THE PROBLEM >>
Reproduce the entries word for word but drop every picture.

EXERCISE MATERIAL >>
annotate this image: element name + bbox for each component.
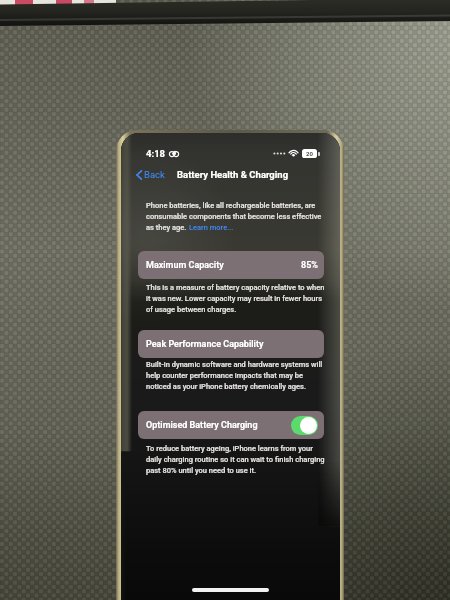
button[interactable]: Optimised Battery Charging toggle	[291, 416, 318, 435]
staticText: it was new. Lower capacity may result in…	[146, 294, 323, 303]
staticText: Phone batteries, like all rechargeable b…	[146, 201, 316, 210]
staticText: Maximum Capacity	[146, 260, 224, 271]
staticText: Built-in dynamic software and hardware s…	[146, 360, 323, 369]
button[interactable]: Learn more...	[189, 223, 234, 232]
staticText: help counter performance impacts that ma…	[146, 371, 303, 380]
staticText: past 80% until you need to use it.	[146, 466, 257, 475]
staticText: noticed as your iPhone battery chemicall…	[146, 382, 307, 391]
button[interactable]: Back	[134, 168, 167, 181]
staticText: 4:18	[146, 148, 166, 159]
staticText: Battery Health & Charging	[177, 169, 289, 180]
staticText: consumable components that become less e…	[146, 212, 322, 221]
staticText: daily charging routine so it can wait to…	[146, 455, 325, 464]
button[interactable]: Peak Performance Capability	[138, 330, 324, 358]
staticText: Back	[144, 169, 165, 180]
staticText: 20	[306, 150, 313, 157]
staticText: This is a measure of battery capacity re…	[146, 283, 325, 292]
button[interactable]: Optimised Battery Charging	[138, 411, 324, 439]
staticText: 85%	[301, 260, 318, 271]
staticText: Optimised Battery Charging	[146, 420, 258, 431]
staticText: To reduce battery ageing, iPhone learns …	[146, 444, 313, 453]
staticText: Peak Performance Capability	[146, 339, 264, 350]
button[interactable]: Maximum Capacity	[138, 251, 324, 279]
staticText: of usage between charges.	[146, 305, 237, 314]
staticText: as they age.	[146, 223, 187, 232]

RESPONSE AREA >>
annotate this image: element name + bbox for each component.
button[interactable]: Optimised Battery Charging toggle	[291, 416, 318, 435]
staticText: it was new. Lower capacity may result in…	[146, 294, 323, 303]
staticText: Phone batteries, like all rechargeable b…	[146, 201, 316, 210]
staticText: Maximum Capacity	[146, 260, 224, 271]
staticText: Built-in dynamic software and hardware s…	[146, 360, 323, 369]
button[interactable]: Learn more...	[189, 223, 234, 232]
staticText: help counter performance impacts that ma…	[146, 371, 303, 380]
staticText: past 80% until you need to use it.	[146, 466, 257, 475]
staticText: noticed as your iPhone battery chemicall…	[146, 382, 307, 391]
button[interactable]: Back	[134, 168, 167, 181]
staticText: 4:18	[146, 148, 166, 159]
staticText: Battery Health & Charging	[177, 169, 289, 180]
staticText: consumable components that become less e…	[146, 212, 322, 221]
staticText: daily charging routine so it can wait to…	[146, 455, 325, 464]
button[interactable]: Peak Performance Capability	[138, 330, 324, 358]
staticText: Back	[144, 169, 165, 180]
staticText: 20	[306, 150, 313, 157]
staticText: This is a measure of battery capacity re…	[146, 283, 325, 292]
button[interactable]: Optimised Battery Charging	[138, 411, 324, 439]
staticText: 85%	[301, 260, 318, 271]
staticText: Optimised Battery Charging	[146, 420, 258, 431]
staticText: To reduce battery ageing, iPhone learns …	[146, 444, 313, 453]
staticText: Peak Performance Capability	[146, 339, 264, 350]
button[interactable]: Maximum Capacity	[138, 251, 324, 279]
staticText: of usage between charges.	[146, 305, 237, 314]
staticText: as they age.	[146, 223, 187, 232]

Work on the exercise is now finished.